PRINCE. Sir John stands to his word, the devil shall have his bargain, for he was never yet a breaker of proverbs. He will give the devil his due.

POINS. Then art thou damned for keeping thy word with the devil.

PRINCE. Else he had been damned for cozening the devil.

POINS. But, my lads, my lads, tomorrow morning, by four o’clock early at Gad’s Hill, there are pilgrims going to Canterbury with rich offerings, and traders riding to London with fat purses. I have visards for you all; you have horses for yourselves. Gadshill lies tonight in Rochester. I have bespoke supper tomorrow night in Eastcheap. We may do it as secure as sleep. If you will go, I will stuff your purses full of crowns. If you will not, tarry at home and be hanged.

FALSTAFF. Hear ye, Yedward, if I tarry at home and go not, I’ll hang you for going.

POINS. You will, chops?

FALSTAFF. Hal, wilt thou make one?

PRINCE. Who, I rob? I a thief? Not I, by my faith.

FALSTAFF. There’s neither honesty, manhood, nor good fellowship in thee, nor thou cam’st not of the blood royal, if thou darest not stand for ten shillings.

PRINCE. Well then, once in my days I’ll be a madcap.

FALSTAFF. Why, that’s well said.

PRINCE. Well, come what will, I’ll tarry at home.

FALSTAFF. By the Lord, I’ll be a traitor then, when thou art king.

PRINCE. I care not.

POINS. Sir John, I prithee, leave the Prince and me alone. I will lay him down such reasons for this adventure, that he shall go.

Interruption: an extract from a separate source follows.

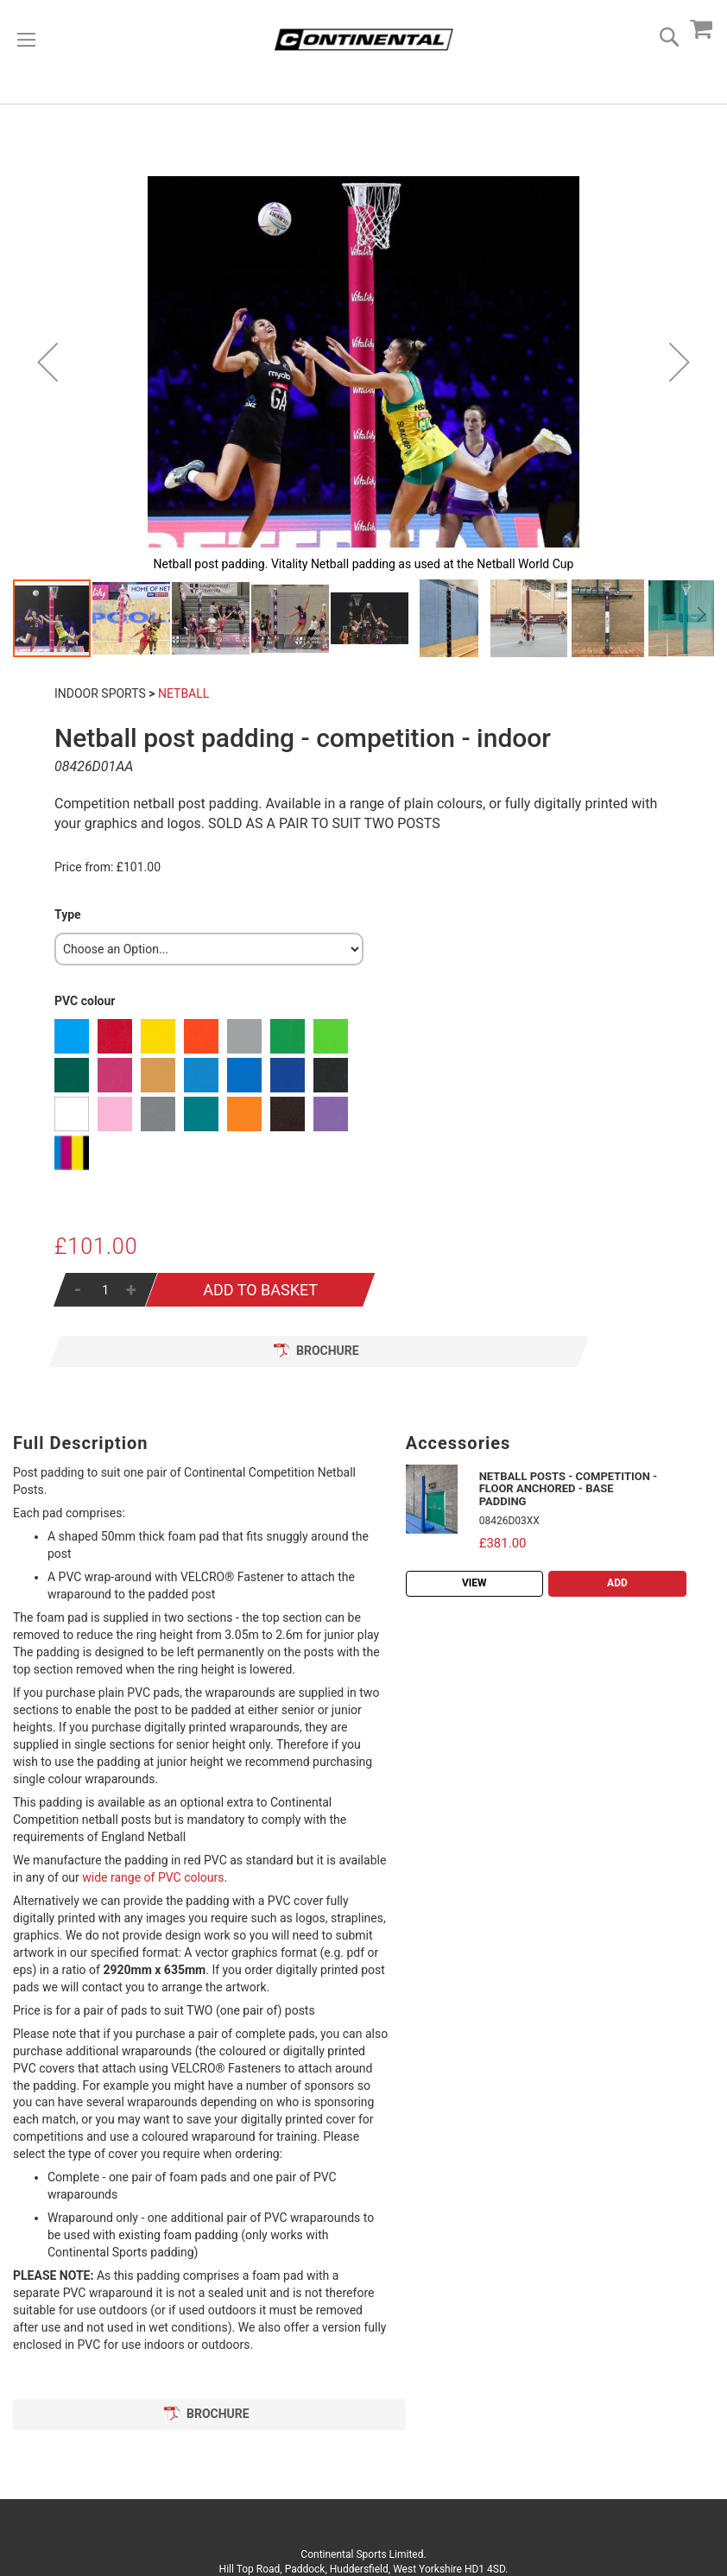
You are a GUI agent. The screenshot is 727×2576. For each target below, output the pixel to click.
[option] (71, 1036)
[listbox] (209, 949)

FALSTAFF. Well, God give thee the spirit of persuasion, and him the ears of profiting, that what thou speakest may move, and what he hears may be believed, that the true prince may, for recreation sake, prove a false thief, for the poor abuses of the time want countenance. Farewell, you shall find me in Eastcheap.

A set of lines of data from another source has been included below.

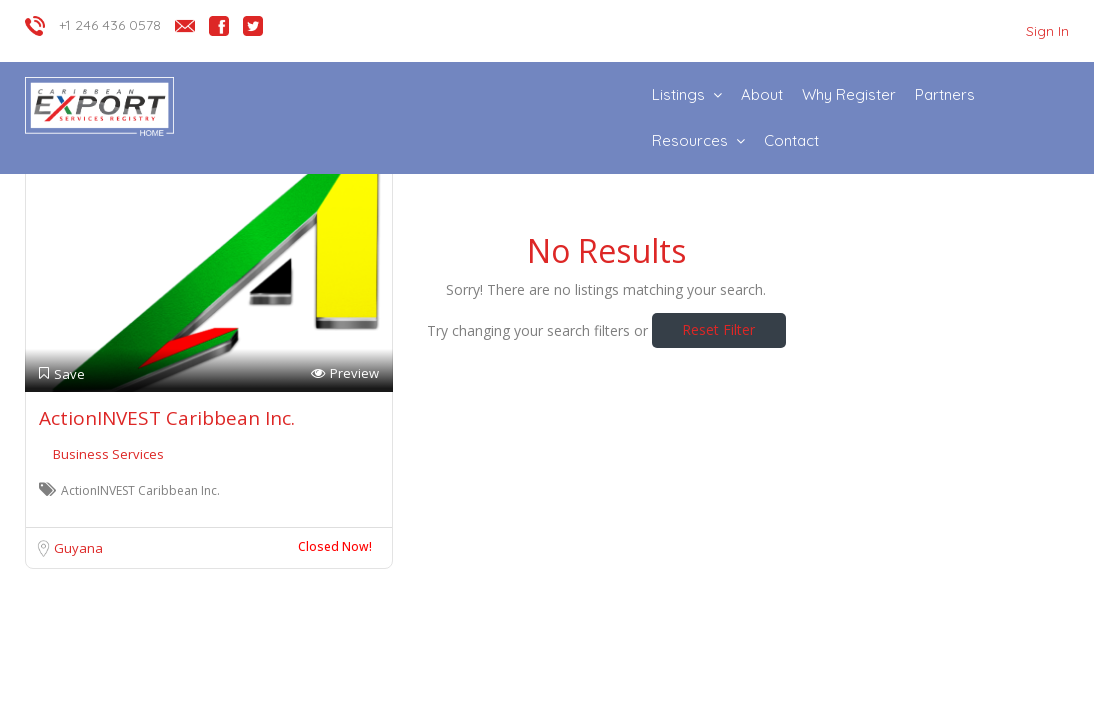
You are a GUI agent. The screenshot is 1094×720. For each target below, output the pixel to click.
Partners (945, 94)
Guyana (78, 548)
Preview (345, 373)
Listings (678, 94)
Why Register (849, 94)
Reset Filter (718, 329)
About (762, 94)
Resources (690, 140)
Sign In (1047, 31)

PRINCE. Farewell, thou latter spring! Farewell, All-hallown summer!

[_Exit Falstaff._]

POINS. Now, my good sweet honey lord, ride with us tomorrow. I have a jest to execute that I cannot manage alone. Falstaff, Bardolph, Peto, and Gadshill shall rob those men that we have already waylaid. Yourself and I will not be there. And when they have the booty, if you and I do not rob them, cut this head off from my shoulders.

PRINCE. But how shall we part with them in setting forth?

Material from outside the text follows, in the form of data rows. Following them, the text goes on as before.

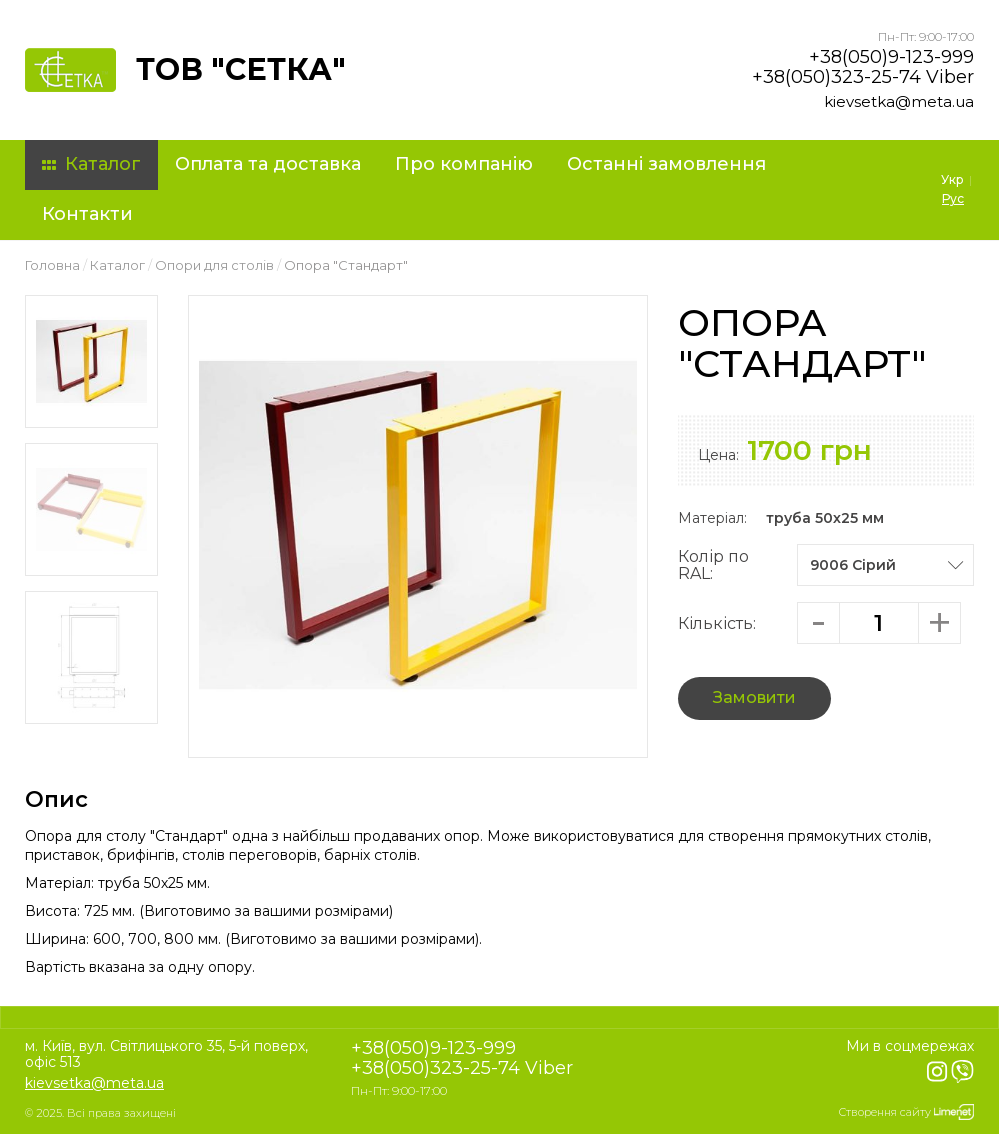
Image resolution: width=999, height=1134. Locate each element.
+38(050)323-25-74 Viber (863, 77)
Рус (953, 198)
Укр (952, 179)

POINS. Why, we will set forth before or after them, and appoint them a place of meeting, wherein it is at our pleasure to fail; and then will they adventure upon the exploit themselves, which they shall have no sooner achieved but we’ll set upon them.

PRINCE. Yea, but ’tis like that they will know us by our horses, by our habits, and by every other appointment, to be ourselves.

POINS. Tut, our horses they shall not see, I’ll tie them in the wood; our visards we will change after we leave them; and, sirrah, I have cases of buckram for the nonce, to immask our noted outward garments.

PRINCE. Yea, but I doubt they will be too hard for us.